Magnifique début de saison avec un Fantasio fantasmagorique.

Article mis en ligne le novembre 2008
dernière modification le 22 février 2009

par Ann SCHONENBERG

Denis Podalydès ouvre la saison de la Comédie-Française avec un Fantasio fantasmagorique.

Ce spectacle est poétique, par le texte bien sûr et par cette simplicité, cette légèreté qui se dégage entre autres par les costumes dessinés par Christian Lacroix. Le décor imaginé par Eric Ruf, sociétaire de la Comédie Française, à l’image des costumes, est élégant ; tel un carrousel, il tourne au son d’un bel extrait de l’opéra Rossini. La voix envoûte Fantasio qui sombre dans l’alcool, se saoule comme la musique nous transperce. Ce kiosque à musique, unique décor, nous emporte d’un lieu à un autre, nous fait voyager dans l’esprit de Fantasio.

Déguisements
Retour dans le monde de l’enfance où le déguisement amuse les personnages et sème le chaos. Il y a tout d’abord Fantasio qui, poursuivi par ses créanciers et triste de n’exercer aucune profession, voudrait changer de peau afin d’accomplir l’action de sa vie. Cela devient possible quand il apprend la mort de Saint-Jean, le bouffon du roi. Prenant alors l’aspect de ce dernier, Fantasio part au château pour essayer de convaincre la princesse Elsbeth, qui s’apprête à se marier avec le ridicule prince de Mantoue pour la paix du royaume, d’écouter son cœur et non la raison. Fantasio, philosophe et poète, ouvrira les yeux de la princesse.
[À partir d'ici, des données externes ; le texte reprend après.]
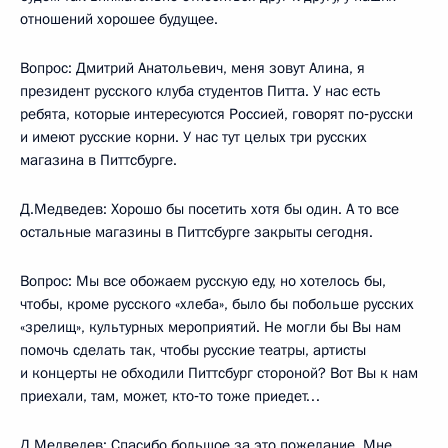
отношений хорошее будущее.
Вопрос: Дмитрий Анатольевич, меня зовут Алина, я
президент русского клуба студентов Питта. У нас есть
ребята, которые интересуются Россией, говорят по‑русски
и имеют русские корни. У нас тут целых три русских
магазина в Питтсбурге.
Д.Медведев: Хорошо бы посетить хотя бы один. А то все
остальные магазины в Питтсбурге закрыты сегодня.
Вопрос: Мы все обожаем русскую еду, но хотелось бы,
чтобы, кроме русского «хлеба», было бы побольше русских
«зрелищ», культурных мероприятий. Не могли бы Вы нам
помочь сделать так, чтобы русские театры, артисты
и концерты не обходили Питтсбург стороной? Вот Вы к нам
приехали, там, может, кто‑то тоже приедет…
Д.Медведев: Спасибо большое за это пожелание. Мне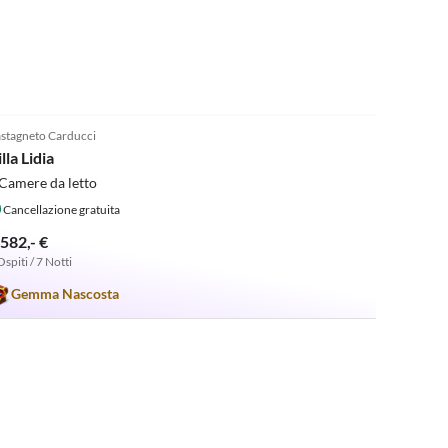
5.0
(10)
stagneto Carducci
lla Lidia
Camere da letto
Cancellazione gratuita
.582,- €
Ospiti / 7 Notti
Gemma Nascosta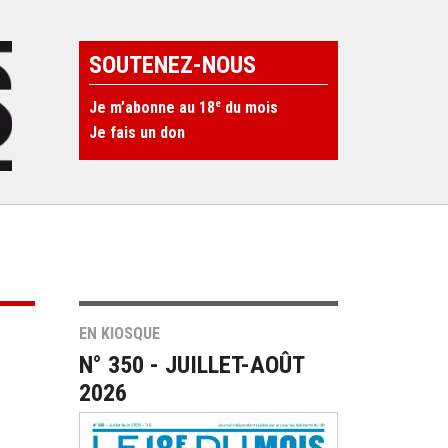
SOUTENEZ-NOUS
e
Je m’abonne au 18
du mois
Je fais un don
EN KIOSQUE
N° 350 - JUILLET-AOÛT
2026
Cécile Brune est « Fantasio ».
Copyright : photo Cosimo Mirco Magliocca

Pendant ce temps le prince et son aide de camps, Marinoni, forment un beau duo grotesque en s’amusant eux aussi à se déguiser en échangeant leurs habits afin d’inverser leurs rôles car le prince veut conquérir la princesse pour ce qu’il est et non pour ce qu’il représente. C’est avec la plus grande naïveté qu’il se prête à ce jeu. Le sort finira par se jouer de lui, et c’est plus ridicule que jamais qu’il repartira bredouille.
Denis Podalydès a choisi Cécile Brune pour interpréter le jeune Fantasio. La voix de celle-ci, forte et poignante, chante le texte poétique de Musset et ce travestissement nous offre un Fantasio tout en finesse.
Le prince est joué par Guillaume Gallienne et son aide de camp par Adrien Gamba-Gontard. A eux deux, ils font rire en mettant en valeur le grotesque de leurs personnages. Le reste du casting : Florence Viala, le princesse Elsbeth, Claude Mathieu, la gouvernante de la princesse, Christian Blanc, le roi de Bavière et Clément Hervieu-Léger, Spark, jouent dans le même ton juste et en toute simplicité.

Avec ce Fantasio, Denis Podalydès nous ouvre la porte d’un espace qui se situe entre rêve et réalité, entre prison, ville enfumée, château et bouiboui et où la question « Comment s’extirper de l’éternelle rêverie où nous sommes, dans un monde où plus rien n’est ce qu’il est ? Comment faire quand même quelque chose ? » semble être le moteur des personnages. La beauté de la pièce est puisée dans cette mélancolie qui est constituée de trois fois rien. Une boîte à musique, des voiles, un piano, des bruits de feux d’artifice au loin et le texte, qui est magnifique.